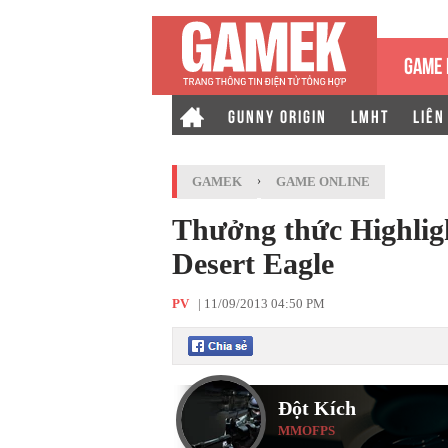
GAME 
GUNNY ORIGIN
LMHT
LIÊN
GAMEK
›
GAME ONLINE
Thưởng thức Highligh
Desert Eagle
PV
|
11/09/2013 04:50 PM
Đột Kích
MMOFPS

+-------+

### Work request
Please return the full listing exactly as given, with the images left out.

### Task solution
GAME 
GUNNY ORIGIN
LMHT
LIÊN
GAMEK
›
GAME ONLINE
Thưởng thức Highligh
Desert Eagle
PV
|
11/09/2013 04:50 PM
Đột Kích
MMOFPS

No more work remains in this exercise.